According to a new study published in the journal Zoological, a small beaver-like rodent (Kimbetopsalis simmonsae) was one of the first species to fill the ecological void left by the dinosaurs' extinction.
The newly discovered K. simmonsae fossil, unearthed by paleontologists in New Mexico, is helping scientists better understand the geologic gap between the fall of dinos and the rise of mammals known as the Cretaceous-Tertiary (K-T) boundary.
The prehistoric beaver and his relatives, part of a group called multituberculates, made their first appearance 100 million years ago, living alongside the dinosaurs. Researchers say the creatures flourished in the absence of dinosaurs, but died our 35 million years ago, replaced by modern rodents.
"We could think of Kimbetopsalis as a primeval beaver, which lived only a few hundred thousand years after the asteroid impact that killed the dinosaurs," study co-author Steve Brusatte, a researcher at University of Edinburgh, said in a press release. "The asteroid caused apocalyptic environmental change, but it seems like mammals began to recover pretty quickly afterwards."

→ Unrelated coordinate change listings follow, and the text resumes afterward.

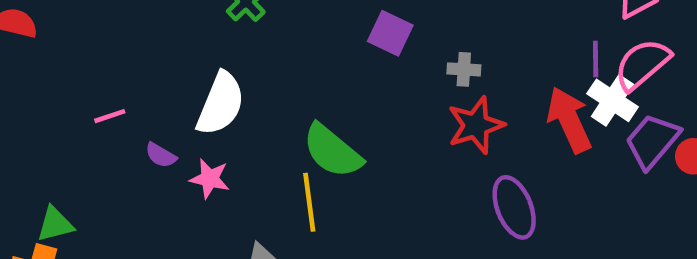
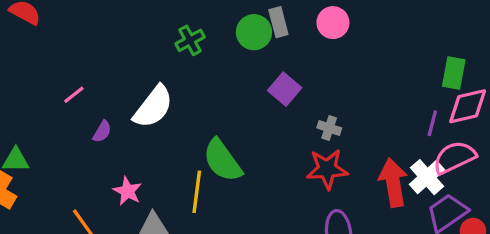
purple line: (596, 59) -> (432, 123), moved
pink line: (110, 116) -> (74, 95), turned -35
purple semicircle: (161, 155) -> (102, 132), turned -105
pink star: (210, 179) -> (127, 191), moved

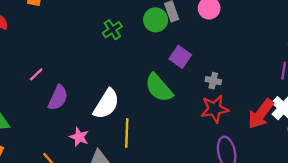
white semicircle: (153, 107) -> (106, 104), moved
purple semicircle: (102, 132) -> (58, 98), size x1.6
green semicircle: (222, 160) -> (159, 88), moved
red arrow: (393, 183) -> (261, 114), turned -128

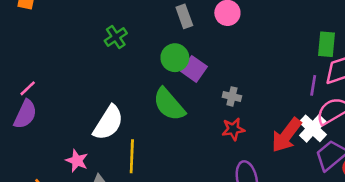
green circle: (156, 20) -> (175, 58), moved
purple semicircle: (58, 98) -> (25, 114), moved
red star: (215, 109) -> (233, 129), size x0.7

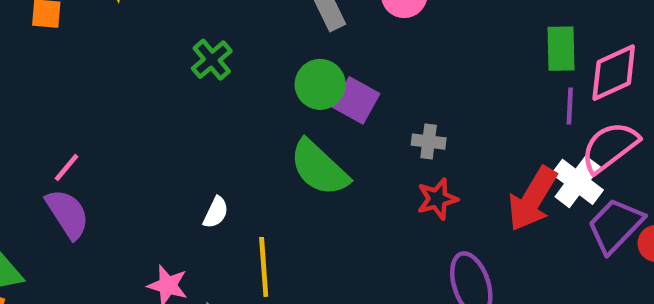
green rectangle: (327, 44) -> (561, 49), moved
purple semicircle: (25, 114) -> (67, 214), turned -52
white semicircle: (108, 123) -> (216, 212), size x0.5

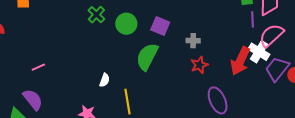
green circle: (320, 84) -> (126, 24), moved
pink line: (66, 167) -> (38, 67), turned 32
green semicircle: (319, 168) -> (147, 57), turned 80
purple semicircle: (67, 214) -> (33, 100), moved

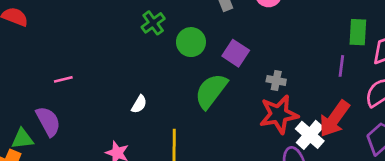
purple line: (252, 19) -> (341, 66), moved
white cross: (259, 52) -> (310, 135), moved
red star: (199, 65) -> (279, 114), size x1.6
white semicircle: (105, 80) -> (139, 104), moved

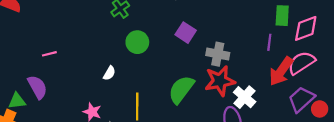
green circle: (191, 42) -> (137, 42), moved
gray cross: (276, 80) -> (218, 54), size x1.5
green semicircle: (211, 91) -> (181, 89), moved
red arrow: (334, 119) -> (281, 71), moved

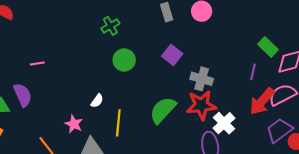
green rectangle: (282, 16) -> (268, 47), turned -54
white semicircle: (109, 73) -> (97, 101), moved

Their beaver's teeth -- accented by sharp incisors and molars with lots of cusps -- helped it eat a variety of vegetation. For a brief period of time, after dinosaurs left the stage 66 million years ago, these prehistoric beavers and their rodent-like relatives were the largest animals on earth. Most measured no more than three feet in length.
"It's interesting that this odd, now extinct group, was among the few to survive the mass extinction and thrive in the aftermath," commented Thomas Williamson, a researcher with the New Mexico Museum of Natural History and Science. "It may be because they were among the few mammals that were already well-suited to eating plants when the extinction came."
Ancient rodents weren't the only animals to flourish in the wake of the dinosaurs' extinction, just some of the earliest. As the climate returned to normal, hoofed animals, marsupials, bats and early primates began to appear in the geologic period known as the Palaeogene.
The fossil's discovery and analysis involved the collaboration of scientists from New Mexico, the University of Nebraska and the University of Edinburgh, in Scotland.